Azure DevOps has an additional requirement that Git clients support a protocol feature called "multi-ack". We don't support it yet, and we didn't think we need it.
Rather than blocking our roll-out on implementing multi-ack, we just disabled this for Azure DevOps for now. We do have a fallback as long as the user isn't using shallow clones.
Yes indeed! But this doesn't apply to a startup in the Explore phase, where you don't need replication, and how we did it for a long time. This is the phase where this architecture is the most use for product iteration.
But you're right, once you start using replication in the Expand phase, there certainly are engineering challenges, but they're all solvable challenges. It might help that in Common Lisp we can hot-reload code, which makes some migrations a lot easier.
We used an existing library called bknr.datastore to handle this part, so we didn't have to reinvent the wheel :) I mentioned that at the end of the blog post, but I wanted to build up the idea for people who have no prior knowledge about how such things work.
To clarify, as I think some people have misunderstood: we used an existing library called bknr.datastore to handle the "database" part of the in-memory store, so we didn't have to invent too much. Our only innovation here was during the Expand phase, where we put that datastore behind a Raft replication.
We do use Preset for metrics and dashboards, and obviously Preset isn't going to talk to our in-memory database.
So we do have a separate MySQL database where we just push analytics data. (e.g. each time an event of interest happens.) We never read from this database, and the data is a schemaless JSON.

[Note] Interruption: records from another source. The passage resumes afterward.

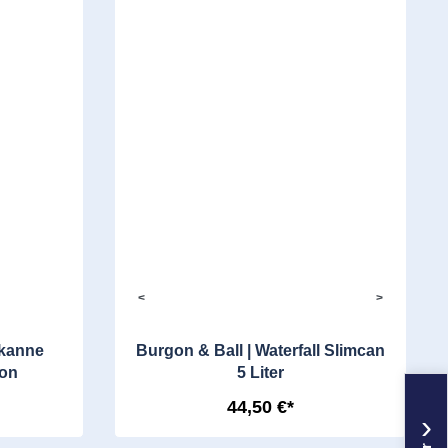
<
>
ßkanne
Burgon & Ball | Waterfall Slimcan
lon
5 Liter
44,50 €*
›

Preset then queries from this database for our metrics purposes.
Raft does do persistence and crash recovery, at least of the transaction logs.
What you need from your side (and there are libraries that already do this):
a) A mechanism to snapshot all the data
b) An easy in-memory mechanism to create indexes on fields--not strictly needed, but definitely makes things a lot more easier to work with.
Bespoke data structures are just simple classes, so if you're familiar with traversing simple objects in the language of your choice, you're all set. You might be over-estimating the benefits of a query engine (and I have worked at multiple places that used MySQL extensively, and used MySQL to build heavily scaled software in the past).
> Raft does do persistence and crash recovery, at least of the transaction logs.
It simply does not. The paper that definitionally is Raft doesn't tell you how to interact with durable storage. The raft protocol handles crash recovery in so far as it allows one or more nodes to rebuild state after a crash, but Raft doesn't talk about serialization or WAL or any of the other things you inevitably have to do for reliability and performance. It gives you a way to go from some existing state to the state of the leader (even if that means downloading the full state from scratch), but it doesn't give you a way to go from a pile of bits on a disk to that existing state.
If you have a library that implements Raft and gives you those things, that's not Raft giving you things. And that library could just be SQLite.
> You might be over-estimating the benefits of a query engine
No, I'm not. It's great to describe the data I want and get, say, an array of strings back without having to crawl some Btrees by hand.
> The paper that definitionally is Raft doesn't tell you how to interact with durable storage.
That's being a bit pedantic. Yeah, I did mean that any respectable library implementing Raft would handle all of this correctly.
> without having to crawl some Btrees by hand.
This is not how I query an index. First, we don't even use Btrees, most of the times it's just hash-tables, and otherwise it's a simpler form of binary search trees. But in both cases, it's completely abstracted away in library I'm using. So if I'm trying to search for companies with a given name, in my code it looks like '(company-with-name "foobar")'. If I'm looking for users that belong to a specific company, it'll look like '(users-for-company company)'.
So I still think you're overestimating the benefits of a query engine.
This is fascinating, thanks for the data! I agree with the the other reply to this: I probably should've said that it's easy to get a machine with 100s of GB of RAM instead of saying it's "cheap".
> It's quite odd that an argument grounded on performance claims
I probably did a bad job then, because everything in the blog post was meant to be developer productivity claims, not performance claims. (I come from a developer productivity background. I'm decent at performance stuff, but it's not what excites me, since for most companies my size performance is not critical as long as it scales.)
Using upload-pack allowed us to remove that constraint, since even in a shallow clone we can still get the commit graph via SSH from the remote.